For a city girl, the most dismaying thing I discovered on that first day was that we had no bathroom. On my first visit to the outhouse, I opened the door and saw a gigantic gray, hairy spider. My screams woke the entire compound, and so I was allowed to use the only indoor toilet available the one at the dining hall. There, I lifted the seat and was face to face with a huge rat, frantically swimming in the bowl. Although I'd learned some useful Japanese phrases before we left the States, they'd forgotten to teach me how to say, "There's a rat in the toilet," so I yelled the only thing I could think of, "Danger!" Two cooks burst into the room, armed with butcher's knives, prepared to rescue me from some unknown peril. They were very kind, if very amused, when they saw the source of my fright.

My next disaster came when I plucked a small, red pepper from a bush. I'd never seen one like it and held it up to my face to smell it. I must have squeezed too hard, for it popped and the tiny seeds shot up my nose. I really thought I was going to die. Hours later, after having my nose rinsed endlessly with cold water, I went out exploring again. I returned with a lovely, recently- shed snake skin, and received a long lecture about the dangers of habu, or pit-vipers.

Somehow, I survived my first day on Okinawa, and, despite my many misadventures, I went to bed that night with a smile on my face. My family was together at last. I was home.

MY BEST FRIEND

I first met my best friend on Okinawa in 1948. She was 10, and I was 11 year old. Our families had recently moved to the new American housing area in Machinato, near Naha, and my mother urged me to cross the street and meet her. But that wasn't the way pre-teenagers did things. I waited until I saw her come out in her yard one day, then I went outside and read my pile of American comic books. After an hour or so, she casually walked over, sat down beside me and picked up a Superman comic.

We didn't talk until several hours later when we went inside for Cokes and potato chips and got to know eachother. We were both only children, artistic and creative, and we bonded instantly. From that day on, we were best friends. More than a friend, she was also the sister I never had. We confided in each other about everything, spent every afternoon writing fantastic stories or painting, kept long lists of books we'd read and movies we'd seen, and dreamt about the future together. When we were twelve, we became "blood sisters" and vowed never to let anything come between us--except boys.

When it was time to leave Okinawa, we went to college together in New Mexico. We married at about the same time to men who went on to have successful careers in the government and happily they got along, too, so we were able to continue our friendship as married adults.

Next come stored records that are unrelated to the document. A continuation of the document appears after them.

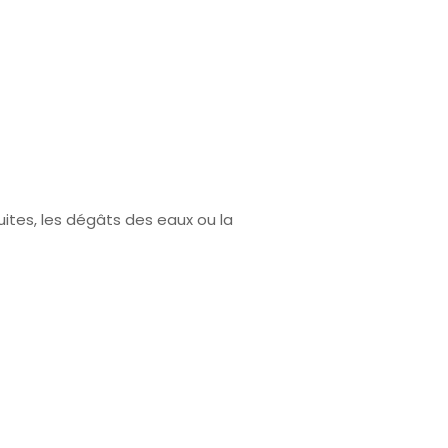
fuites, les dégâts des eaux ou la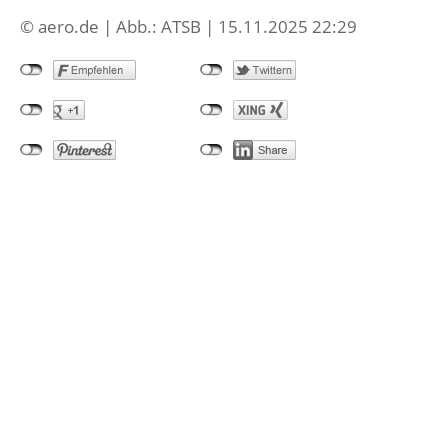
© aero.de | Abb.: ATSB | 15.11.2025 22:29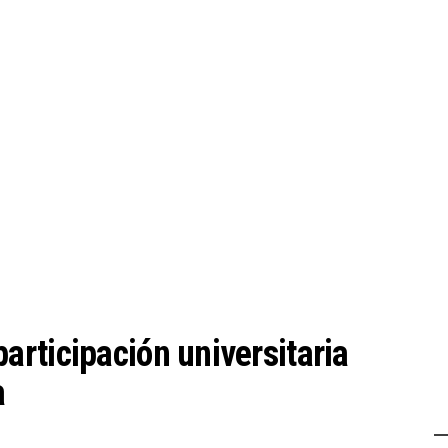
rticipación universitaria
a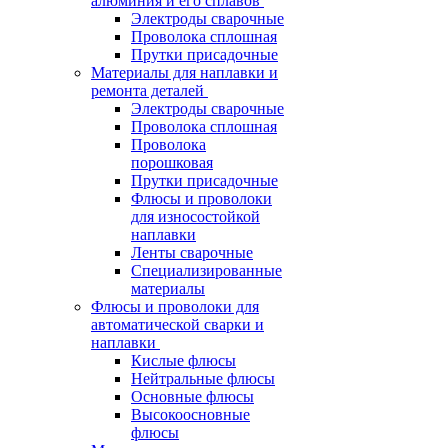
алюминия и его сплавов
Электроды сварочные
Проволока сплошная
Прутки присадочные
Материалы для наплавки и
ремонта деталей
Электроды сварочные
Проволока сплошная
Проволока
порошковая
Прутки присадочные
Флюсы и проволоки
для износостойкой
наплавки
Ленты сварочные
Специализированные
материалы
Флюсы и проволоки для
автоматической сварки и
наплавки
Кислые флюсы
Нейтральные флюсы
Основные флюсы
Высокоосновные
флюсы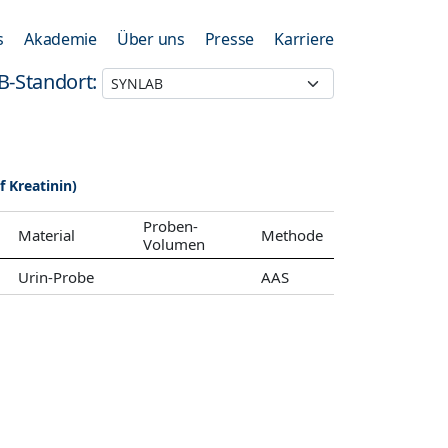
s
Akademie
Über uns
Presse
Karriere
B-Standort:
f Kreatinin)
Proben-
Material
Methode
Volumen
Urin-Probe
AAS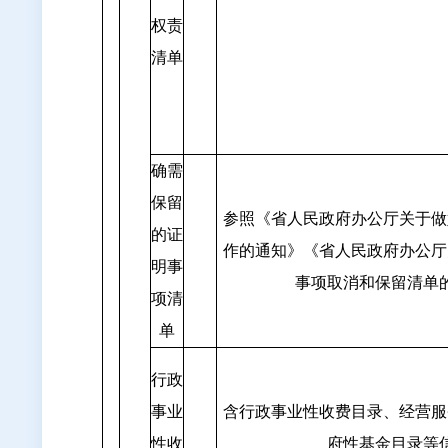
权责
清单
确需
保留
参照《省人民政府办公厅关于做
的证
作的通知》《省人民政府办公厅
明事
事项取消和保留清单
项清
单
行政
事业
含行政事业性收费目录、经营服
性收
府性基金目录等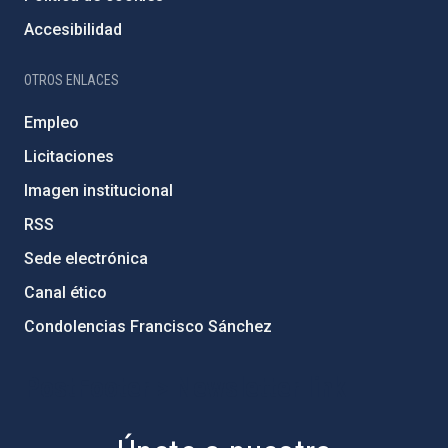
Accesibilidad
OTROS ENLACES
Empleo
Licitaciones
Imagen institucional
RSS
Sede electrónica
Canal ético
Condolencias Francisco Sánchez
PostFooter > Newsletter link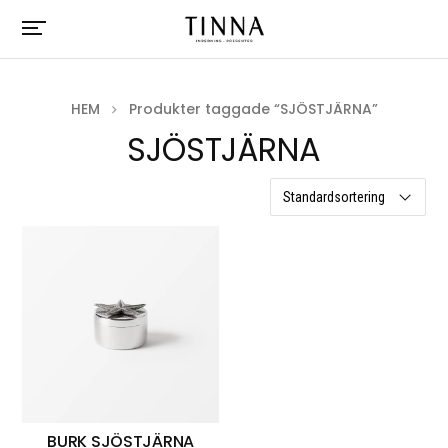
HEM
Produkter taggade “SJÖSTJÄRNA”
SJÖSTJÄRNA
ett resultat
BURK SJÖSTJÄRNA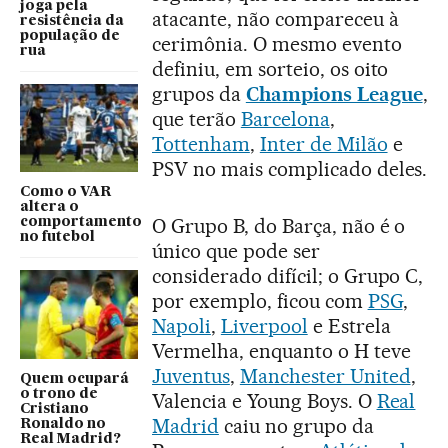
joga pela
atacante, não compareceu à
resistência da
população de
cerimônia. O mesmo evento
rua
definiu, em sorteio, os oito
grupos da
Champions League
,
que terão
Barcelona
,
Tottenham
,
Inter de Milão
e
PSV no mais complicado deles.
Como o VAR
altera o
O Grupo B, do Barça, não é o
comportamento
no futebol
único que pode ser
considerado difícil; o Grupo C,
por exemplo, ficou com
PSG
,
Napoli
,
Liverpool
e Estrela
Vermelha, enquanto o H teve
Juventus
,
Manchester United
,
Quem ocupará
o trono de
Valencia e Young Boys. O
Real
Cristiano
Madrid
caiu no grupo da
Ronaldo no
Real Madrid?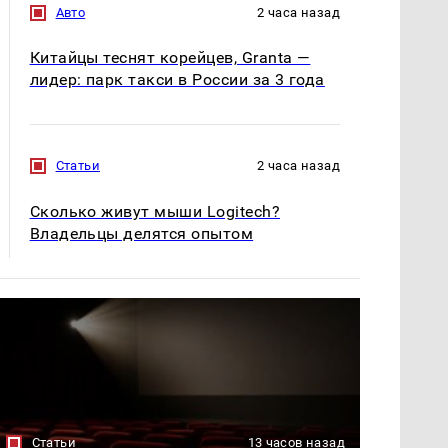
Авто
2 часа назад
Китайцы теснят корейцев, Granta —
лидер: парк такси в России за 3 года
Статьи
2 часа назад
Сколько живут мыши Logitech?
Владельцы делятся опытом
Статьи
13 часов назад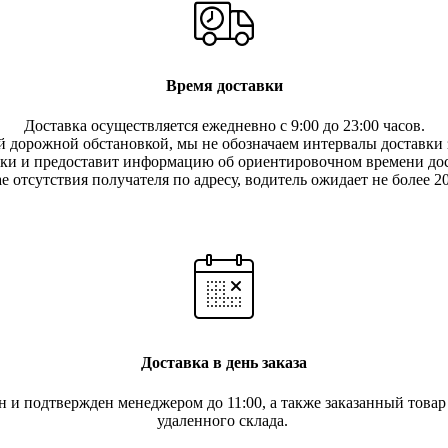
Время доставки
Доставка осуществляется ежедневно с 9:00 до 23:00 часов.
 дорожной обстановкой, мы не обозначаем интервалы доставки з
вки и предоставит информацию об ориентировочном времени дос
е отсутствия получателя по ад
ресу, водитель ожидает не более 2
Доставка в день заказа
ан и подтвержден менеджером до 11:00, а также заказанный това
удаленного склада.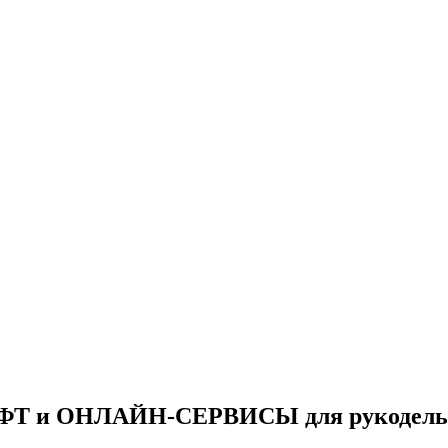
ФТ и ОНЛАЙН-СЕРВИСЫ для рукодель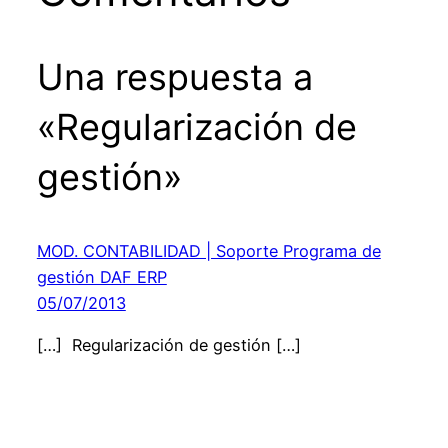
Una respuesta a
«Regularización de
gestión»
MOD. CONTABILIDAD | Soporte Programa de
gestión DAF ERP
05/07/2013
[…] Regularización de gestión […]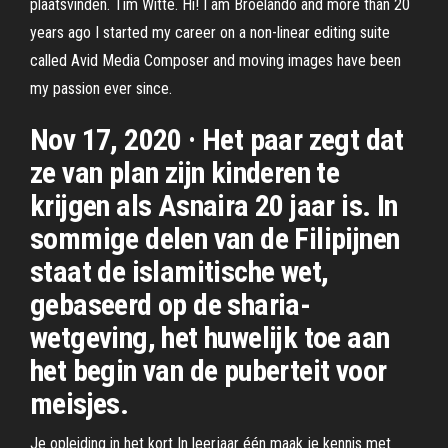
plaatsvinden. Tim Witte. Hi! I am Broelando and more than 20
years ago I started my career on a non-linear editing suite
called Avid Media Composer and moving images have been
my passion ever since.
Nov 17, 2020 · Het paar zegt dat
ze van plan zijn kinderen te
krijgen als Asnaira 20 jaar is. In
sommige delen van de Filipijnen
staat de islamitische wet,
gebaseerd op de sharia-
wetgeving, het huwelijk toe aan
het begin van de puberteit voor
meisjes.
Je opleiding in het kort In leerjaar één maak je kennis met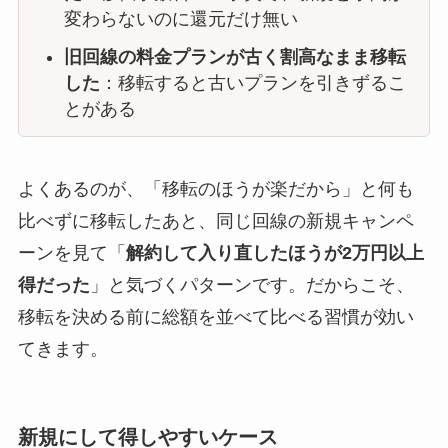
変わらないのに還元だけ無い
旧回線の料金プランが古く割高なまま移転
した
：移転すると古いプランを引きずるこ
とがある
よくあるのが、「移転のほうが楽だから」と何も
比べずに移転したあと、同じ回線の新規キャンペ
ーンを見て「
解約して入り直したほうが2万円以上
得だった
」と気づくパターンです。だからこそ、
移転を決める前に総額を並べて比べる習慣が効い
てきます。
新規にして得しやすいケース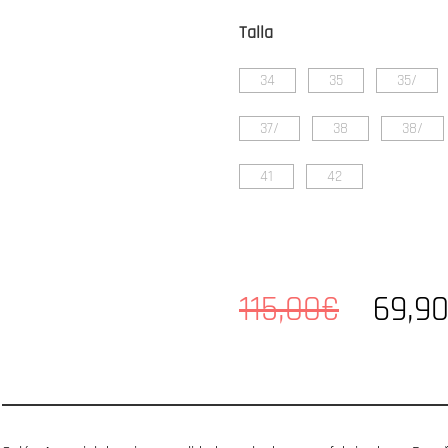
Talla
34
35
35/
37/
38
38/
41
42
115,00€
69,9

For a period of a few years, we were not close. We didn't lose touch, but our lives took separate paths. We reunited at a high school reunion and realized the years hadn't changed us at all; we were still best friends.

A few months later, we went to Italy together. It was the first of many trips we took after our children were grown. Sometimes our husbands went with us, often they did not I will always remember our cruises on the Nile and the Volga, our adventures in Finland, Estonia, Costa Rica, and Italy.

One summer we made a literary pilgrimage of the eastern part of the United States, visiting the House of Seven Gables, Walden Pond, and the homes of Ralph Waldo Emerson, Louisa May Alcott, Mark Twain, and Harriet Beecher Stowe. We even took a pirate cruise out of Mystic Connecticut on a sailing ship.

She and I went together to many of our high school reunions held in places like San Diego, Las Vegas, San Antonio, and Daytona Beach, where we enjoyed spending days reminiscing with our old friends from Okinawa.

In 1995, she and I made a sentimental journey back to Okinawa with another friend, Edwin Katlas. She and I spoke on the phone several times a week. Her calls always began, "This is Joan--in Las Vegas." We were planning to visit China and Tibet in the spring.

But Joan fell ill, and after a valiant battle with her illness, she died on February 17, 2001. Life does go on without my best friend, Joan Emblem Miller, but it will never be the same.